That is, until the ice suddenly breaks loose. In an eyeblink, they, and we, are instead bound to a terrifying new world, fast-forwarded into survival mode, with seemingly no time left on the clock.

Earth could use much more cli-fi cinema like Long Way North, introspective and macrocosmic, and much less process ghouls masquerading as disaster films. To make the time to take our time and look around with our glacial eyes — at the Real World, as it inevitably falls apart, as we hopefully come together — shouldn’t be an errant anomaly. It should be a daily strategy.


Director Rémi Chayé On Long Way North

From Comics to Cartoons

“Since childhood, my passion has always been comics.
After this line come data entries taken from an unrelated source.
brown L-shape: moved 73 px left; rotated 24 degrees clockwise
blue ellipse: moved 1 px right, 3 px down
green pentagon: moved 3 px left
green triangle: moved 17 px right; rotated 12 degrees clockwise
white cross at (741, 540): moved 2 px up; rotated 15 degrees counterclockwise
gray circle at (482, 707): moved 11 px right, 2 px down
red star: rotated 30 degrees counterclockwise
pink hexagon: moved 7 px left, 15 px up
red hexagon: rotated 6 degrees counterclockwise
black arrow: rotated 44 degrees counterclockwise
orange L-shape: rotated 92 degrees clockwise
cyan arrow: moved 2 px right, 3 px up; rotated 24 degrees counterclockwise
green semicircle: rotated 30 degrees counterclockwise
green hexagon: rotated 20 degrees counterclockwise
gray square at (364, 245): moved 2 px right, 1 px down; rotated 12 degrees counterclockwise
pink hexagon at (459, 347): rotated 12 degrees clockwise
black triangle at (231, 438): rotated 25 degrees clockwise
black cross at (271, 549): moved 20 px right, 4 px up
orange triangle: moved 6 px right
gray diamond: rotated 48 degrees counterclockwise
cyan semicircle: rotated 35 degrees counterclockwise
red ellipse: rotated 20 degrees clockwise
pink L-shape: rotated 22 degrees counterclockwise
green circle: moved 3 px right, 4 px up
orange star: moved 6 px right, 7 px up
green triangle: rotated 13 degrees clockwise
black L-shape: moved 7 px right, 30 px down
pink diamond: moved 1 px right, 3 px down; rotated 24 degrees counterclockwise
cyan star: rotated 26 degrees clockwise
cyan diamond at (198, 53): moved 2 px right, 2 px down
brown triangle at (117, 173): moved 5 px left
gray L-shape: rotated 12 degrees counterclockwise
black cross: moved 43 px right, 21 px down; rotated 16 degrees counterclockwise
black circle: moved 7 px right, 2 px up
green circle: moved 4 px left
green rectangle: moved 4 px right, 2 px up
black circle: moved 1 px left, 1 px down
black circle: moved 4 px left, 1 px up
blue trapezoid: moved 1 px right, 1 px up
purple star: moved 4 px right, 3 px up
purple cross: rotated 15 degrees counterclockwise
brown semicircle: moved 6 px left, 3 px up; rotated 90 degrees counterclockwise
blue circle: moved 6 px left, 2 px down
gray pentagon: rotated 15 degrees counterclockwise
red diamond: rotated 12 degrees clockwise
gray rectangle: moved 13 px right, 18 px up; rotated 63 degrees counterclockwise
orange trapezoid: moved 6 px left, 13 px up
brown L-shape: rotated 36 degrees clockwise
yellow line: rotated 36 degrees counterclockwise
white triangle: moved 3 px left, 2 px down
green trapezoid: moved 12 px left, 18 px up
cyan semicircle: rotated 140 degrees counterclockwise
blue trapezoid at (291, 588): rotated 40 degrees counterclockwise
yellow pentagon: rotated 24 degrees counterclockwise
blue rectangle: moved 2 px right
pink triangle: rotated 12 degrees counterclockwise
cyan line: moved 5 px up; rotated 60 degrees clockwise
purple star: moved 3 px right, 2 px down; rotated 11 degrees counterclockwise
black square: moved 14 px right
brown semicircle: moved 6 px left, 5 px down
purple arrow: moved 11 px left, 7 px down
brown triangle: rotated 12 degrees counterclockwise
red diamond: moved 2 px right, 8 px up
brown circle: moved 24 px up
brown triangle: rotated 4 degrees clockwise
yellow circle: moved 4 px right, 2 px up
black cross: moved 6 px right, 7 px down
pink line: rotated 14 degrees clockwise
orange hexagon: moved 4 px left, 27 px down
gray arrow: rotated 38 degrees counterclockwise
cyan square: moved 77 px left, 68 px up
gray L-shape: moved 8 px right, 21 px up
I learned how to draw by immersing myself in the work of Moebius (Major Fatal, The Incal). After a year of studying math, I entered an art school in Paris, ESAG Penninghen. They were teaching old-school drawing. I stayed only two years instead of five. I wanted to work as soon as possible. I started as a sketch artist and storyboard artist for commercials and then as an illustrator for educational books. I also worked on comic books.”

“I learned animation on the job, through many different gigs. For example, I was a clean-up artist for Bruno Le Floc’h’s storyboards, a “gentleman of animation” who has unfortunately passed away.”

“Then I worked with La Fabrique, a studio created by Jean-Francois Laguionie in Cevennes, France. There I learned layout with Jean-Louis Garcia. Layout is a very interesting though little-known part of the animation process that consists of technical and artistic preparation of each shot, drawing the background and preparing the animation. We were working on a series of Jules Verne adaptations. I had drawn ships for AROUND THE WORLD IN 80 DAYS. Laguionie saw them while he was working on BLACK MOR’S ISLAND and hired me as a layout artist for it.”

“One day, Jean-Francois Camus stopped by La Fabrique and told me about the learning opportunity at La Poudriere animation school in Valence. Two years later I found myself studying again at age 36 in this amazing school and learned how to direct animation.”

From The Secret of Kells to Eleanor’s Secret and The Painting

“Cartoon Saloon was looking for a French person to balance the French / Irish co-production. I spent two years in Ireland. I realized fully what a feature-length film was, how it is to have a team working over several countries, etc. It was an amazing experience. I had the luck of working on numerous diverse projects with very different directors.bI learned a lot with each one of them.”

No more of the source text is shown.